Dutacendikia.id, Jakarta — Dalam keputusan monumental yang dibacakan di Gedung Mahkamah Konstitusi (MK), Jakarta, pada Selasa (27/05). Mahkamah Konstitusi menetapkan bahwa pendidikan dasar, mencakup Sekolah Dasar (SD) hingga Sekolah Menengah Pertama (SMP), harus diselenggarakan secara gratis tanpa memandang status sekolah negeri maupun swasta.
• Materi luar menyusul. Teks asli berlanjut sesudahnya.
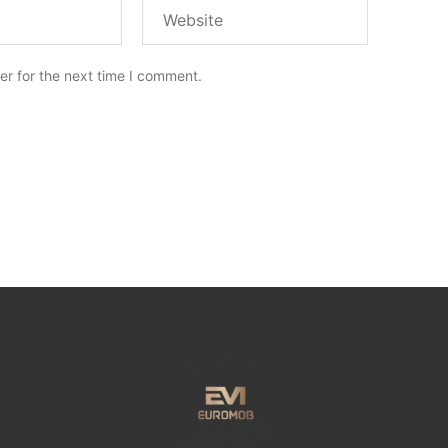
er for the next time I comment.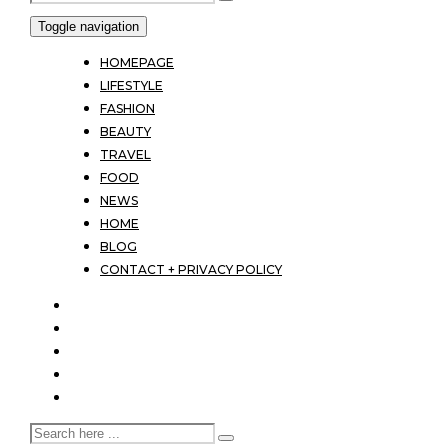
Toggle navigation
HOMEPAGE
LIFESTYLE
FASHION
BEAUTY
TRAVEL
FOOD
NEWS
HOME
BLOG
CONTACT + PRIVACY POLICY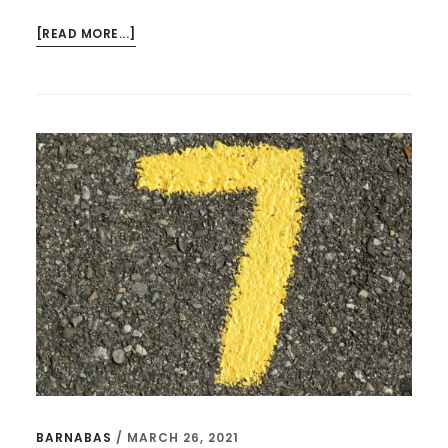
ABOUT
[READ MORE...]
THE
MOST
IMPORTANT
QUOTES
FROM
“THE
PASTOR’S
KID”
BARNABAS
/
MARCH 26, 2021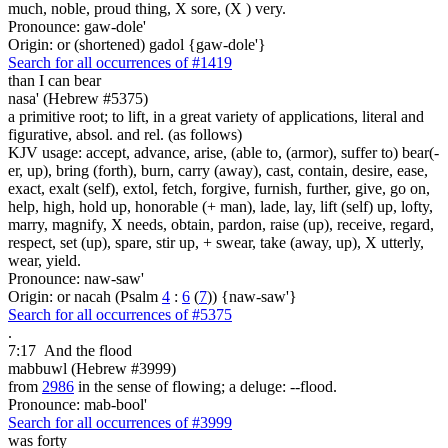
much, noble, proud thing, X sore, (X ) very.
Pronounce: gaw-dole'
Origin: or (shortened) gadol {gaw-dole'}
Search for all occurrences of #1419
than I can bear
nasa' (Hebrew #5375)
a primitive root; to lift, in a great variety of applications, literal and
figurative, absol. and rel. (as follows)
KJV usage: accept, advance, arise, (able to, (armor), suffer to) bear(-
er, up), bring (forth), burn, carry (away), cast, contain, desire, ease,
exact, exalt (self), extol, fetch, forgive, furnish, further, give, go on,
help, high, hold up, honorable (+ man), lade, lay, lift (self) up, lofty,
marry, magnify, X needs, obtain, pardon, raise (up), receive, regard,
respect, set (up), spare, stir up, + swear, take (away, up), X utterly,
wear, yield.
Pronounce: naw-saw'
Origin: or nacah (Psalm
4
:
6
(
7
)) {naw-saw'}
Search for all occurrences of #5375
.
7:17
And the flood
mabbuwl (Hebrew #3999)
from
2986
in the sense of flowing; a deluge: --flood.
Pronounce: mab-bool'
Search for all occurrences of #3999
was forty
Keputusan ini dibacakan dalam sidang pengujian Undang-Undang Nomor 20 Tahun 2003 tentang Sistem Pendidikan Nasional (UU Sisdiknas), khususnya mengkaji kembali tafsir Pasal 34 ayat 2. Dalam pasal tersebut, frasa “wajib belajar minimal pada jenjang pendidikan dasar tanpa memungut biaya” selama ini dipahami hanya berlaku bagi sekolah negeri. Akibatnya, terjadi kesenjangan sistemik dalam akses pendidikan dasar, terutama bagi keluarga yang hanya mampu menyekolahkan anak-anak mereka di institusi swasta karena keterbatasan daya tampung sekolah negeri.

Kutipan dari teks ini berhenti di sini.